2. İstanbul Bölge Adliye Mahkemesi 25. Ceza Dairesinin, 03.06.2020 tarihli ve 2020/602 Esas, 2020/578 Karar sayılı kararı ile sanık hakkında İlk Derece Mahkemesince kurulan hükme yönelik katılan Bakanlık vekili ile sanık müdafiinin istinaf başvurusunun 5271 sayılı Kanun’un 280 inci maddesinin birinci fıkrasının (a) bendi uyarınca esastan reddine karar verilmiştir.

3. İstanbul Bölge Adliye Mahkemesi 25. Ceza Dairesi kararının, katılan Bakanlık vekili ile sanık müdafii tarafından temyizi üzerine Yargıtay 9. Ceza Dairesinin 21.12.2021 tarihli ve 201/14343 Esas, 2021/10184 Karar sayılı kararı ile “olayın intikal şekli ve zamanı, mağdurenin aşamalarda ayrıntı içermeyip başka delille desteklenmeyen çelişkili beyanları, savunma, mağdurenin teyzesi ile sanık arasında boşanma davası bulunması ve tüm dosya kapsamı nazara alındığında, ilk derece mahkemesinin kabulünde yer alan sübuta ilişkin delillerin dosya içeriğiyle çelişmesi nedeniyle mahkumiyet kararının yerinde olmadığı anlaşıldığından, söz konusu hükme yönelik istinaf başvurusunun kabulü yerine esastan reddedilmesi” nedeniyle bozulmasına ve dava dosyasının 5271 sayılı Kanun’un 304 üncü maddesinin ikinci fıkrasının (a) bendi uyarınca İlk Derece Mahkemesine gönderilmesine karar verilmiştir.

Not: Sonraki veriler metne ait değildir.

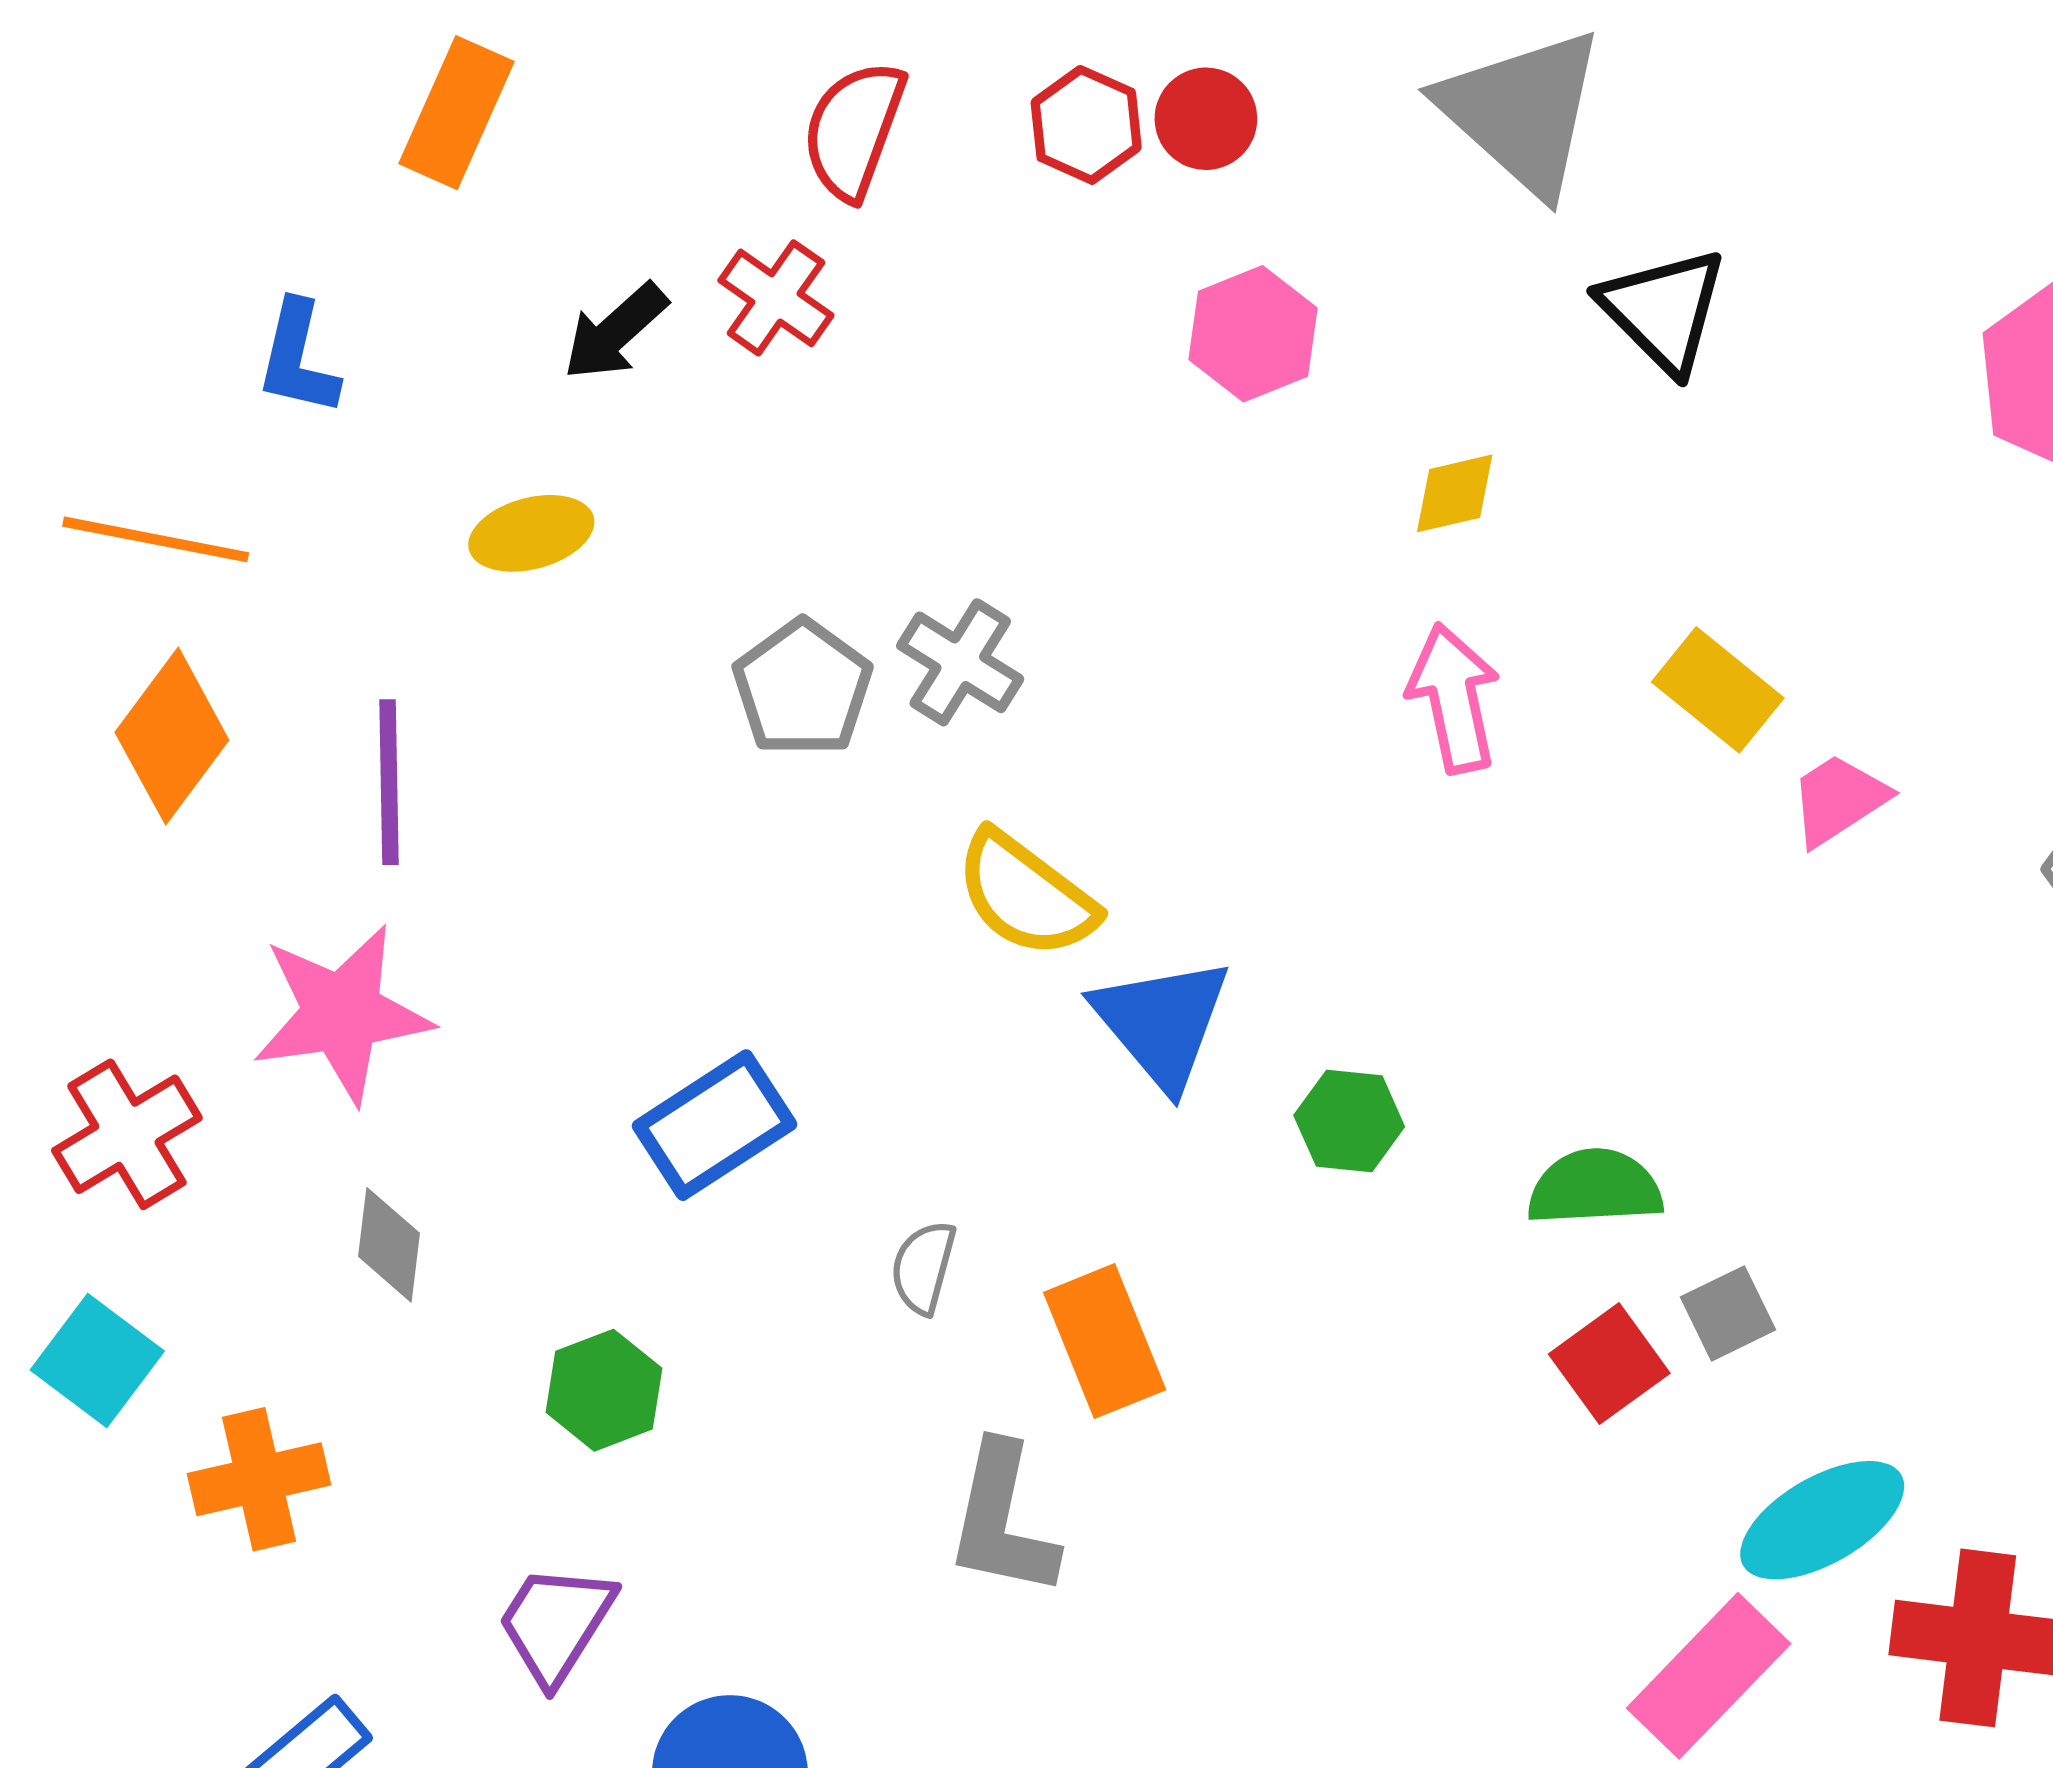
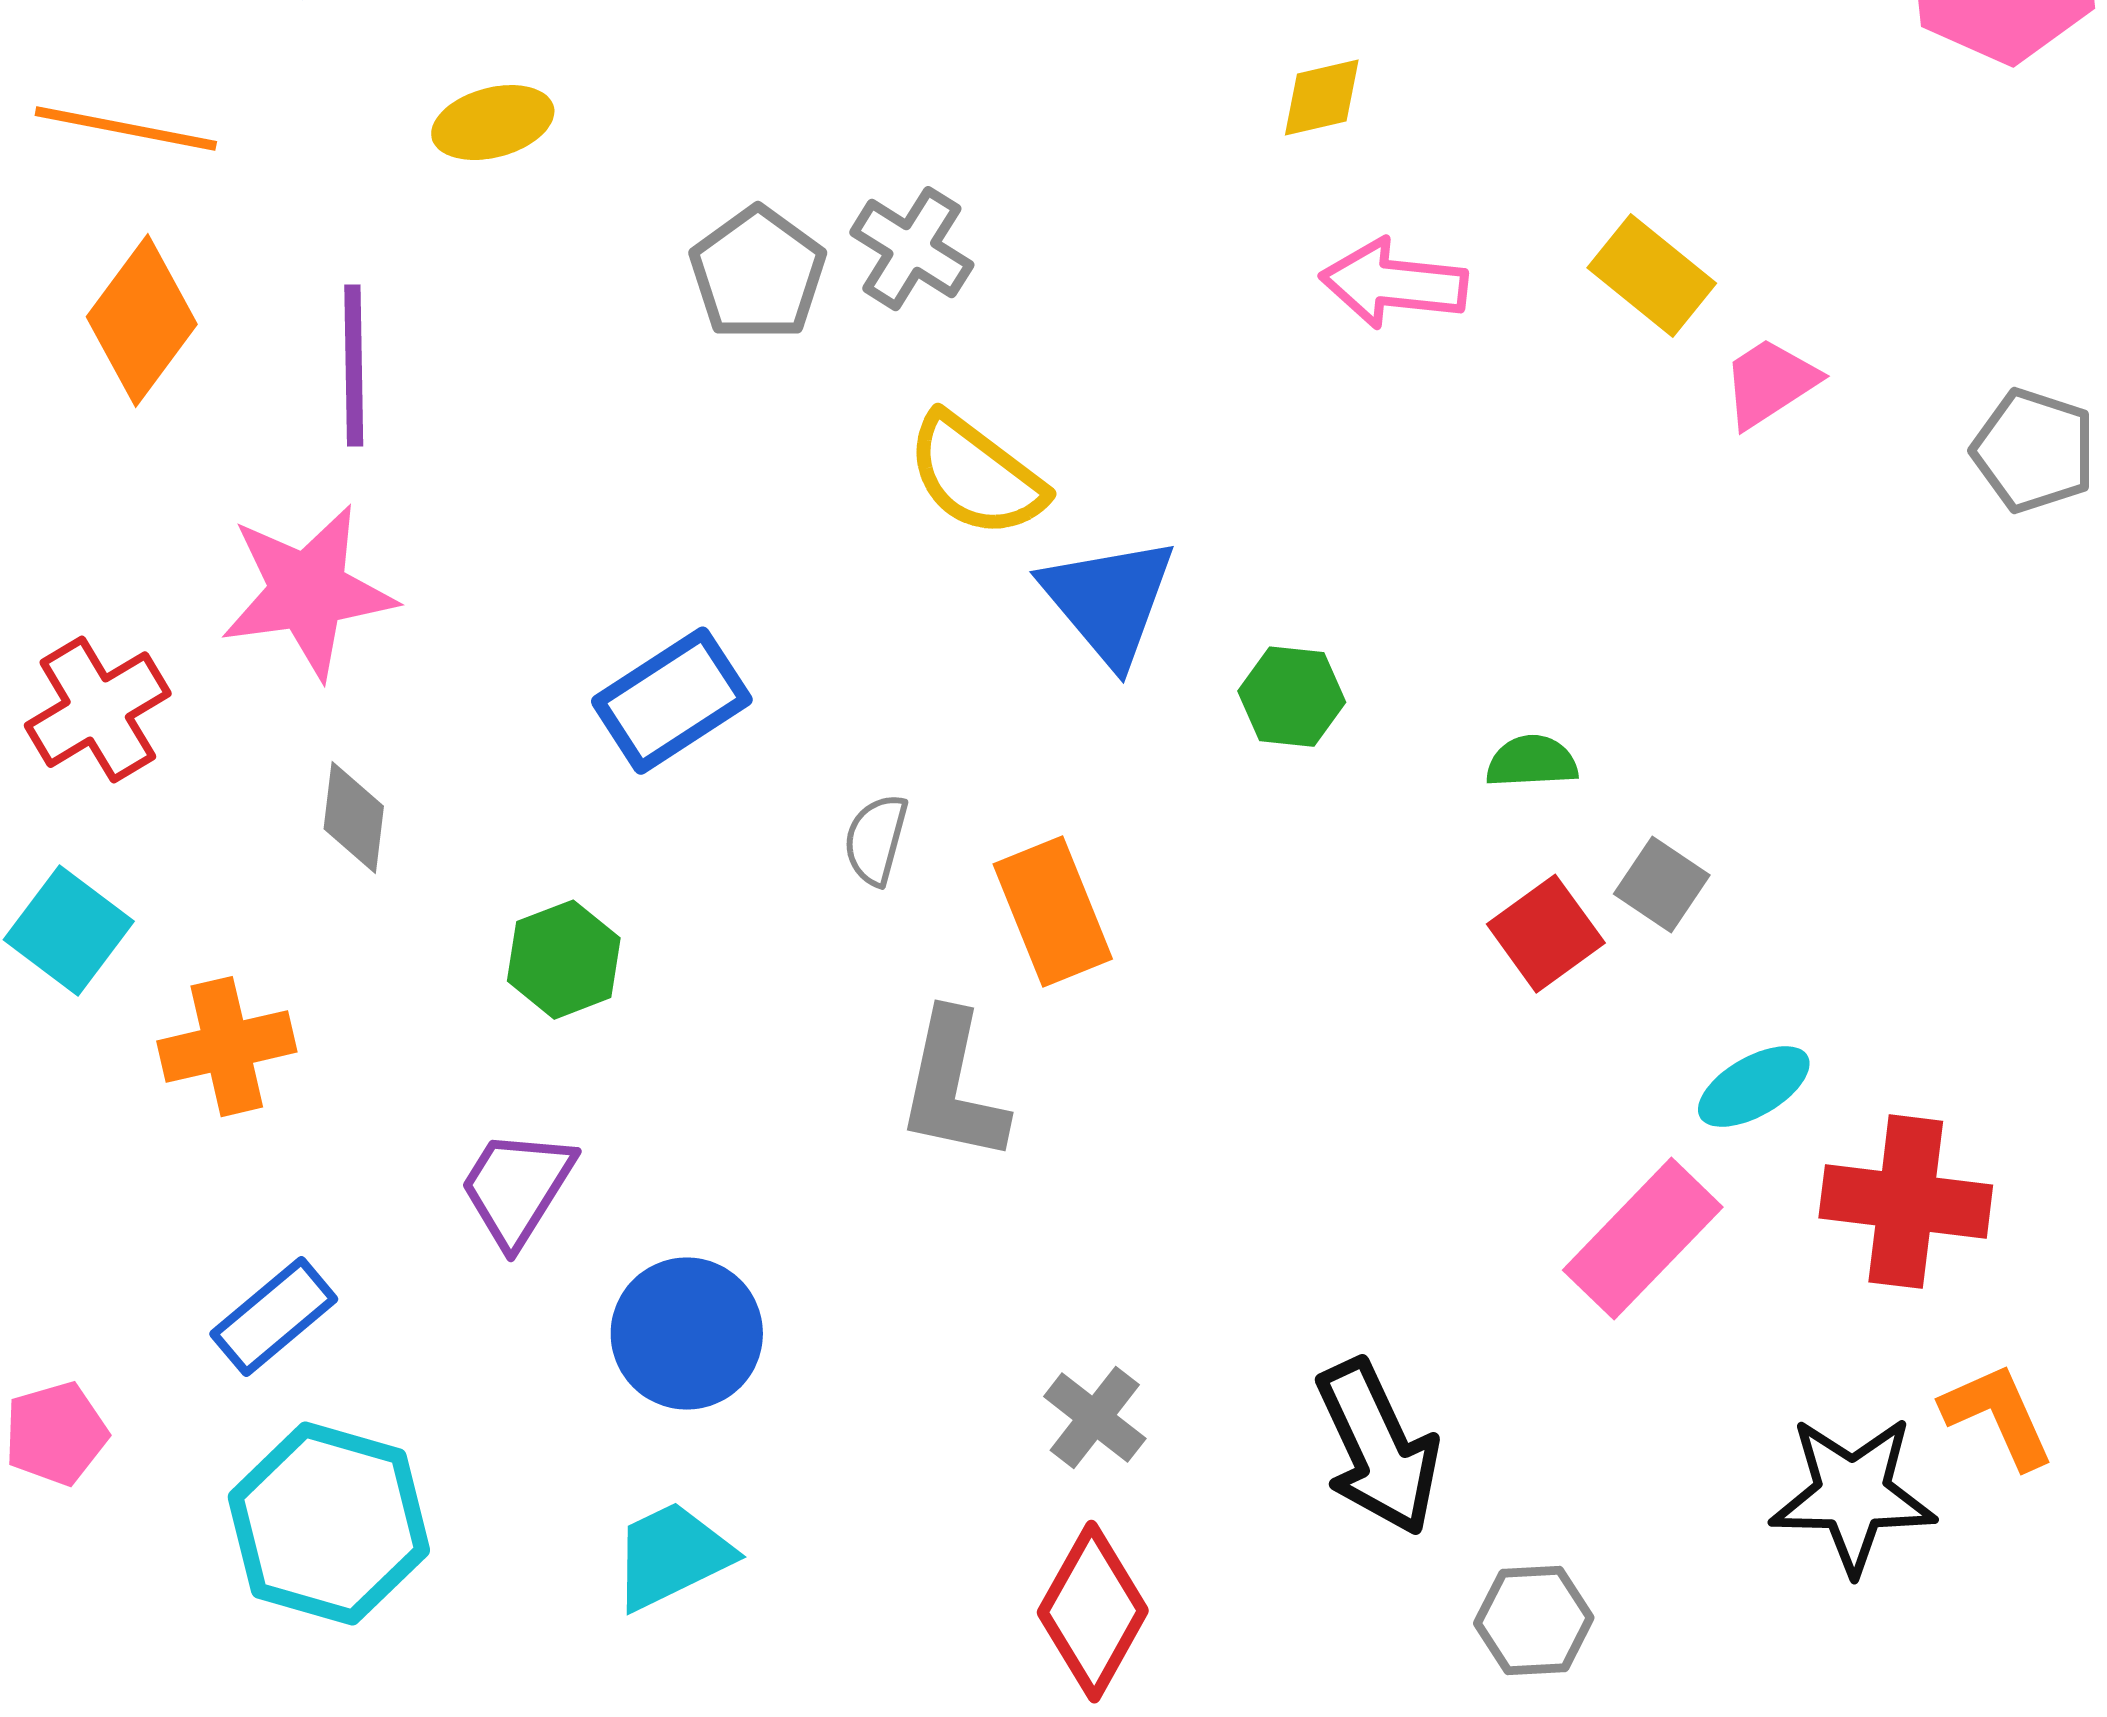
yellow diamond: (1455, 493) -> (1322, 98), moved
pink arrow: (1454, 698) -> (1394, 284), turned -72
green semicircle: (1595, 1187) -> (1532, 762), size x0.7
gray square: (1728, 1313) -> (1662, 885), turned -30
cyan ellipse: (1822, 1520) -> (1754, 1087), size x0.7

4. Bakırköy 17. Ağır Ceza Mahkemesinin, 08.03.2022 tarihli ve 2022/71 Esas, 2022/120 Karar sayılı kararı ile sanık hakkında çocuğun cinsel istismarı suçundan, 5271 sayılı Kanun’un 223 üncü maddesinin ikinci fıkrasının (e) bendi uyarınca beraat kararı verilmiştir.

II. TEMYİZ SEBEPLERİ
Katılan Bakanlık Vekilinin Temyiz İstemi
Kararın eksik inceleme araştırma sonucu verildiğine, mağdurenin ve sanığın birbiri ile çelişen beyanları göz önüne alındığında; mahkemenin bu çelişkiyi ortadan kaldırması ve sanığın mahkumiyetine hükmedilmesi gerektiğine ilişkindir.

III. OLAY VE OLGULAR
Mağdure beyanında özetle; sanığın eniştesi olduğunu, mağdurenin ailesiyle birlikte sanığın evine ziyarete gittiklerinde evlerindeki köpeği göstermek bahanesiyle odaya götürdüğünü, yatağa yatırıp pantolonunu dizine kadar indirip külotunun üstünden cinsel organına dokunduğunu, göğüslerine bakıp ellediği ve bir kere de dudağından öptüğünü, bu eylemleri sadece bir kez gerçekleştirdiği, mağdurenin sanığa kendisine dokunmasını istemediği için “canım acıdı, seni döverim” dediğini, sanığın da “ben de seni döverim” dediğini beyan ettiği, mağdurenin annesi …’in; sanık …’ın ablası ile evli olduğunu ve boşandıklarını, eski eniştesi olduğunu, abisinin kızına karşı gerçekleştirmiş olduğu cinsel istismardan dolayı tutuklandığını, yaklaşık bir ay kadar önce kızının sanığın gelip gelmeyeceğini sorduğunu, kendisinin sanığın kötü biri olduğu için gelmeyeceğini söylediğini, bunun üzerine kızınada kötü bir şeyler yaptığını düşünmeye başladığını, kızına cinsel istismarla ilgili çizgi film izlettirdiğini ve sana böyle şeyler yapan biri var mı? diye sorduğunu, kızının sanık …’ın yaptığını söylediğini beyan ettiği, sanığın suçlamaları kabul etmediğini, mağdurenin eşinin kız kardeşinin kızı olduğunu, eşi ile boşandıklarında mağdurenin kendisine enişte diyemeyecek kadar küçük olduğunu, boşandıkları için iftira attıklarını beyan ettiği anlaşılmıştır.

IV. GEREKÇE
5271 sayılı Kanunun 264 üncü maddesine göre kanun yolunun ve merciin belirlenmesinde yanılma başvuranın bu hakkı ortadan kaldırmayacağından katılan Bakanlık vekilinin istinaf talepli 25.03.2022 tarihli dilekçesinin temyiz talebi niteliğinde ve süresinde kabul edilmiştir.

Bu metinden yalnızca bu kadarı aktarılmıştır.